◆ Task description
The answer is to be the data that follows, transcribed exactly, minus its pictures.

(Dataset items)
════
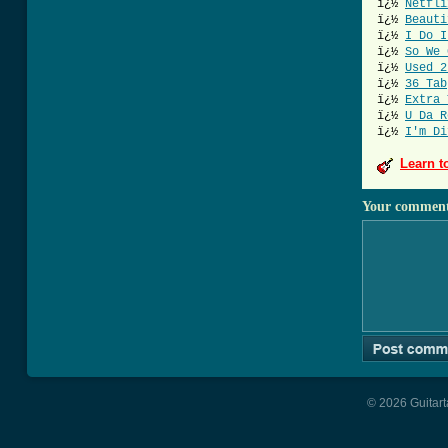
ï¿½
Netfli
ï¿½
Beauti
ï¿½
I Do I
ï¿½
So We 
ï¿½
Used 2
ï¿½
36 Tab
ï¿½
Extra 
ï¿½
U Da R
ï¿½
I'm Di
Learn t
Your commen
© 2026 Guitart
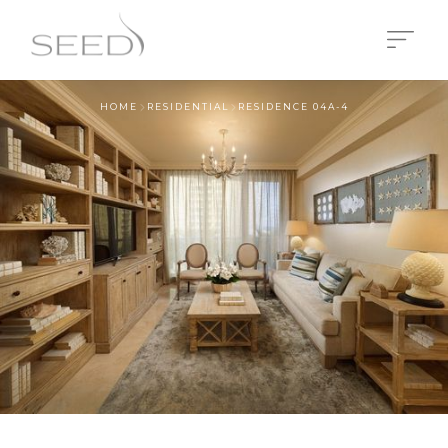
HOME
RESIDENTIAL
RESIDENCE 04A-4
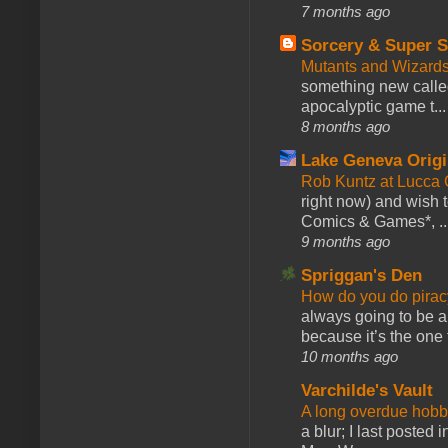
7 months ago
Sorcery & Super S
Mutants and Wizard
something new calle
apocalyptic game t...
8 months ago
Lake Geneva Orig
Rob Kuntz at Lucc
right now) and wish 
Comics & Games*, ..
9 months ago
Spriggan's Den
How do you do pir
always going to be a
because it’s the one f
10 months ago
Varchilde's Vault
A long overdue hobb
a blur; I last posted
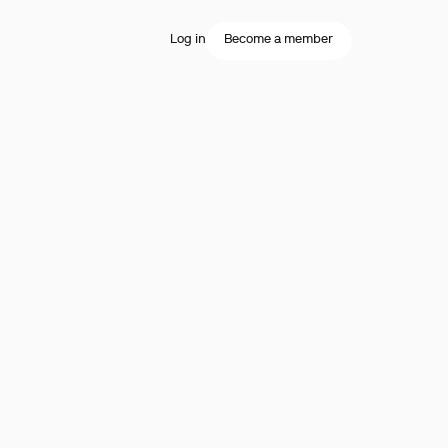
Log in
Become a member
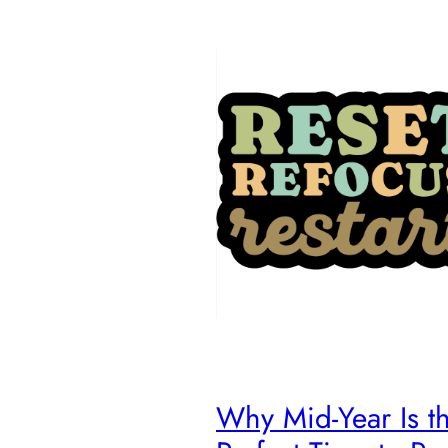
Why Mid-Year Is t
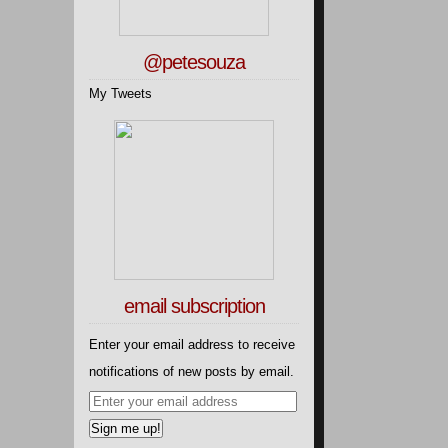
@petesouza
My Tweets
email subscription
Enter your email address to receive
notifications of new posts by email.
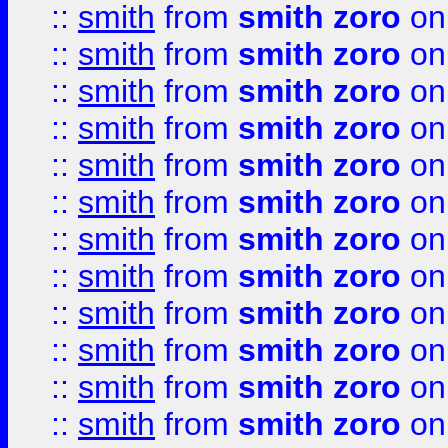
::
smith
from
smith zoro
on
::
smith
from
smith zoro
on
::
smith
from
smith zoro
on
::
smith
from
smith zoro
on
::
smith
from
smith zoro
on
::
smith
from
smith zoro
on
::
smith
from
smith zoro
on
::
smith
from
smith zoro
on
::
smith
from
smith zoro
on
::
smith
from
smith zoro
on
::
smith
from
smith zoro
on
::
smith
from
smith zoro
on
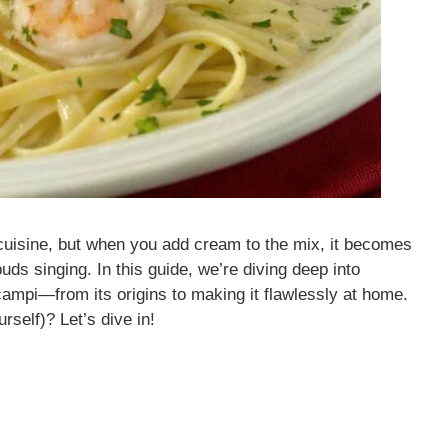
cuisine, but when you add cream to the mix, it becomes
uds singing. In this guide, we’re diving deep into
mpi—from its origins to making it flawlessly at home.
rself)? Let’s dive in!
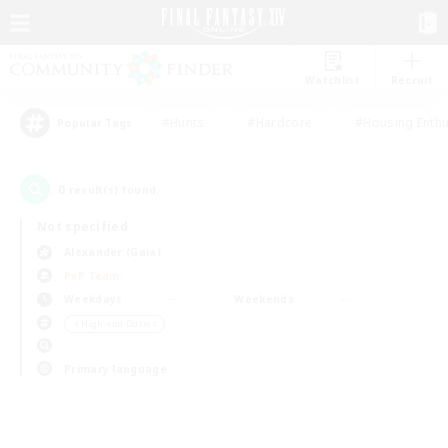
Watchlist
Recruit
#Hunts
#Hardcore
#Housing Enthu
Popular Tags
0
result(s) found.
Not specified
Alexander (Gaia)
PvP Team
Weekdays
Weekends
＃High-end Duties
Primary language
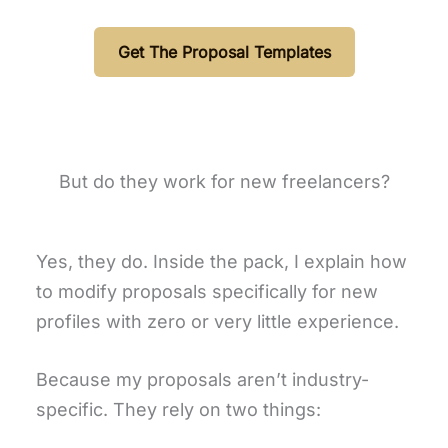
Get The Proposal Templates
But do they work for new freelancers?
Yes, they do. Inside the pack, I explain how
to modify proposals specifically for new
profiles with zero or very little experience.
Because my proposals aren’t industry-
specific. They rely on two things:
════
◆ Problem solution
ï¿½
Netfli
ï¿½
Beauti
ï¿½
I Do I
ï¿½
So We 
ï¿½
Used 2
ï¿½
36 Tab
ï¿½
Extra 
ï¿½
U Da R
ï¿½
I'm Di
Learn t
Your commen
© 2026 Guitart
HOME
RESIDENTIAL
RESIDENCE 04A-4
7 months ago
Sorcery & Super S
Mutants and Wizard
something new calle
apocalyptic game t...
8 months ago
Lake Geneva Orig
Rob Kuntz at Lucc
right now) and wish 
Comics & Games*, ..
9 months ago
Spriggan's Den
How do you do pir
always going to be a
because it’s the one f
10 months ago
Varchilde's Vault
A long overdue hobb
a blur; I last posted
Log in
Become a member
Why Mid-Year Is t
@petesouza
My Tweets
email subscription
Enter your email address to receive
notifications of new posts by email.
::
smith
from
smith zoro
on
::
smith
from
smith zoro
on
::
smith
from
smith zoro
on
::
smith
from
smith zoro
on
::
smith
from
smith zoro
on
::
smith
from
smith zoro
on
::
smith
from
smith zoro
on
::
smith
from
smith zoro
on
::
smith
from
smith zoro
on
::
smith
from
smith zoro
on
::
smith
from
smith zoro
on
::
smith
from
smith zoro
on
cuisine, but when you add cream to the mix, it becomes
uds singing. In this guide, we’re diving deep into
mpi—from its origins to making it flawlessly at home.
rself)? Let’s dive in!
Watchlist
Recruit
#Hunts
#Hardcore
#Housing Enthu
Popular Tags
0
result(s) found.
Not specified
Alexander (Gaia)
PvP Team
Weekdays
Weekends
＃High-end Duties
Primary language
Get The Proposal Templates
But do they work for new freelancers?
Yes, they do. Inside the pack, I explain how
to modify proposals specifically for new
profiles with zero or very little experience.
Because my proposals aren’t industry-
specific. They rely on two things:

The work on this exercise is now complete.